-What separates the best from the rest-
Of all the golf questions anyone has ever asked me, this one might be the one that excites me the most: “How do I become great?”
After many years of training for performance, trust me, no one wakes up wanting to be mediocre. MANY work hard enough to move on from mediocre and become great, and yet… they don’t. It really can be befuddling.
However, it isn’t as complicated as people think— but it is very difficult.
In college, I improved an average of a shot per year, going from a 75 shooter freshman year to a 71 shooter senior year. That’s pretty strong for a four-year clip and if I could guarantee those kinds of results for every person, I could charge $10,000 an hour.
Here’s my secret: I just figured out how I played the game MY best way.
I’ve now studied from great teachers, instructors, mentors, and coaches, and without exception, whenever the right answers are found, they all fall into a few distinct categories, which I’ll share. Let me also, quickly reference a business book that had a profound impact on my journey as well, “Good to Great” by Jim Collins. Many of the concepts he writes apply perfectly to sports and organizations as a whole, buy it. Read it. You’re welcome.
So, without much ado, here are the skills or focuses needed to go from good to great.
“Know Thyself”- Socrates. It starts here. You have to begin to understand who you are as a person, a practicer, a player, a competitor, a relaxer, a teammate, etc. When you do, then you can create a plan for the direction you want to go.
This takes a heck of a lotta work. When you start to analyze what shots you hit when you’re angry, excited, pressing, relaxed, or desperate, then you can start to recognize situations and begin to either create more of them or avoid the ones that create huge challenge for you.
Stay curious, and embrace failure. Twin to rule #1 about knowing thyself, you have to maintain curiousity. Curiousity about what happens when you try X, or you feel Y. Those who look at situations and are curious are those who solve the equations.
With that, you also need to be ok with failure, in fact, you need to be more than ok with it. You need to hunt it. When you take on challenges you are likely to fail, you’ll find that you are starting to learn what it might take to accomplish these humongous tasks. And that will lead to growth.
Identify the thing you can do better than anyone on the planet. Can you make 10-15 foot putts better than anyone? Can you be the best golfer on the planet at only curving the ball one direction? Can you hit it the straightest? Longest? Best short game player?
When you understand what you can do better than anyone, you can create a competitive advantage. Many millions of dollars and tournaments won have been by guys and gals with only one really exceptional skill. Don’t think you have to be better at every category of the game to actually make it big.
Confront brutal facts, but always believe in your eventual victory. Jim Collins (Good to Great) refers to this as the Stockdale Paradox. Rafael Nadal once said (paraphrase), “You must be brutally honest with yourself during practice, but lie to yourself during matches.”

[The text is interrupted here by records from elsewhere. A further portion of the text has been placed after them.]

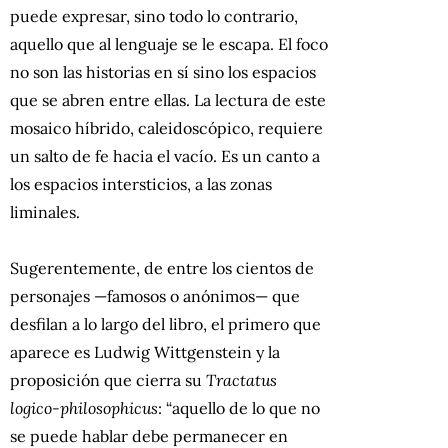
puede expresar, sino todo lo contrario,
aquello que al lenguaje se le escapa. El foco
no son las historias en sí sino los espacios
que se abren entre ellas. La lectura de este
mosaico híbrido, caleidoscópico, requiere
un salto de fe hacia el vacío. Es un canto a
los espacios intersticios, a las zonas
liminales.
Sugerentemente, de entre los cientos de
personajes —famosos o anónimos— que
desfilan a lo largo del libro, el primero que
aparece es Ludwig Wittgenstein y la
proposición que cierra su
Tractatus
logico-philosophicus
: “aquello de lo que no
se puede hablar debe permanecer en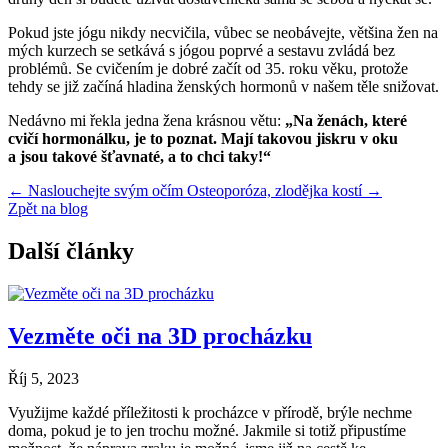
Pokud jste jógu nikdy necvičila, vůbec se neobávejte, většina žen na
mých kurzech se setkává s jógou poprvé a sestavu zvládá bez
problémů. Se cvičením je dobré začít od 35. roku věku, protože
tehdy se již začíná hladina ženských hormonů v našem těle snižovat.
Nedávno mi řekla jedna žena krásnou větu:
„Na ženách, které
cvičí hormonálku, je to poznat. Mají takovou jiskru v oku
a jsou takové šťavnaté, a to chci taky!“
←
Naslouchejte svým očím
Osteoporóza, zlodějka kostí
→
Zpět na blog
Další články
Vezměte oči na 3D procházku
Říj 5, 2023
Využijme každé příležitosti k procházce v přírodě, brýle nechme
doma, pokud je to jen trochu možné. Jakmile si totiž připustíme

All they mean is that you have to know where you actually stand in the grand scheme, statistically or versus your competition. If you are atrocious at putting, you need to know that, and be honest about that. If you can’t find a fairway, even if it was as wide as an airplane runway, you need to know that. I’ve seen false confidence and it doesn’t actually help. It sounds nice to say I’m gonna stripe this drive, but if the ball sails over the fence, I don’t actually care how good you felt about that tee shot.
With that, you also need to 1000% believe that you will solve the riddle, and that, with the right plan and action, become the greatest putter the world has ever seen, or you will eventually start picking out mower stripes rather than hoping to hit the fairway. This belief in the eventual mastery and victory allows for the optimism to permeate your game and for all the hard work to eventually take effect.
Do all the little things right. Use discipline to your advantage. The players who flow with the wind, stay fairly stagnant. The players who identify their best skill, know where they stand, believe they will win, and do only things that move them in the direction of better—with ferocious intensity— are the ones who find improvment and ultimately success.
As I said, it’s fairly simple. It’s just not easy. The latest Instagram swing tip, or exercise, sure seems to promise heavy return for little work. But that’s not what happens.
Build a good team, hone in on exactly what it will take to get better, and then stick to it with dogged determination and you can go from mediocre to amazing.